OpenDiT icon indicating copy to clipboard operation
OpenDiT copied to clipboard

longseq sequence_parallel param update issuse

Open KimmiShi opened this issue 1 year ago • 3 comments

Hi,

In the code referenced below: https://github.com/NUS-HPC-AI-Lab/OpenDiT/blob/c15d82b738d0efb7f8f9e79c2f5277cbb417c8e2/opendit/modules/attn.py#L93-L97

only part of the self.qkv.weight is involed in the forward process and therefore only part of the weight is updated by optimizer.

But how do you make sure that the full self.qkv.weight is correctly updated and saved?

KimmiShi avatar Mar 05 '24 07:03 KimmiShi

our parallelism strategy will make sure the grad will be synced between gpus

oahzxl avatar Mar 05 '24 09:03 oahzxl

For example, sequence parallel size=2, and we have 2 gpus, the qkv.weight is sliced into 2 slices; On rank0, the first half of qkv.weight has grad, the second part does not contain grad, is this correct?
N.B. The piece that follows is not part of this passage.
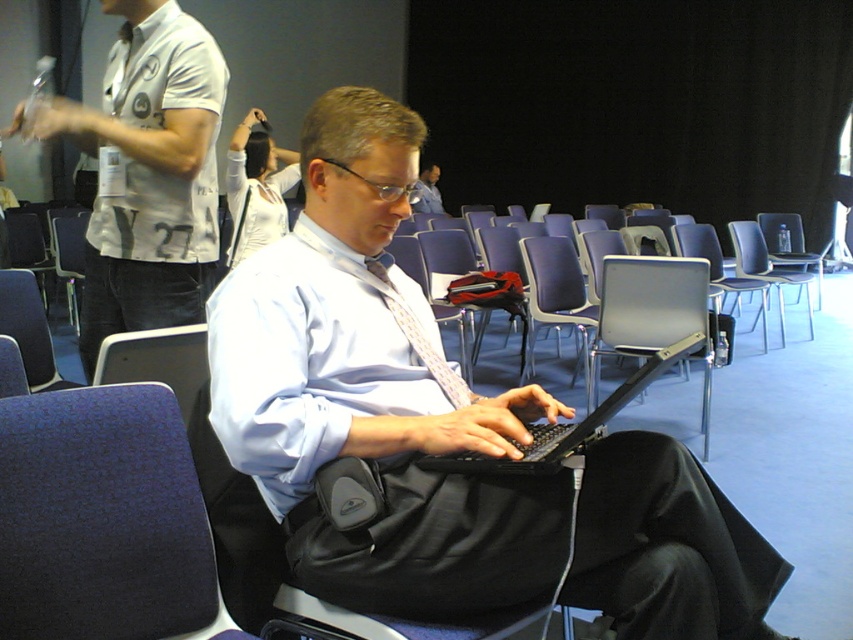 You are organizing a workshop in the conference room and need to ensure that all chairs are of equal height for a proper setup. You have two chairs to check first. The dark blue fabric chair at lower left and the blue plastic chair at center. Which chair should you adjust to match the height of the other?

The dark blue fabric chair at lower left has a lesser height compared to the blue plastic chair at center. Therefore, you should adjust the dark blue fabric chair at lower left to match the height of the blue plastic chair at center.

You are organizing a workshop and need to accommodate two participants. You have a dark blue fabric chair at lower left and a blue plastic chair at center. Which chair can comfortably seat a larger person?

The blue plastic chair at center has a greater width than the dark blue fabric chair at lower left, so it can comfortably seat a larger person.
And on rank1, the first half of qkv.weight does not contain grad, the second part contains grad.

Then the grads of qkv.weight should not be directly all-reduced between two gpus since they are not DP, how does the parallelism strategy handle this condition?

KimmiShi avatar Mar 05 '24 09:03 KimmiShi

For example, sequence parallel size=2, and we have 2 gpus, the qkv.weight is sliced into 2 slices; On rank0, the first half of qkv.weight has grad, the second part does not contain grad, is this correct? And on rank1, the first half of qkv.weight does not contain grad, the second part contains grad.

Then the grads of qkv.weight should not be directly all-reduced between two gpus since they are not DP, how does the parallelism strategy handle this condition?

same question

yhy-2000 avatar Mar 08 '24 01:03 yhy-2000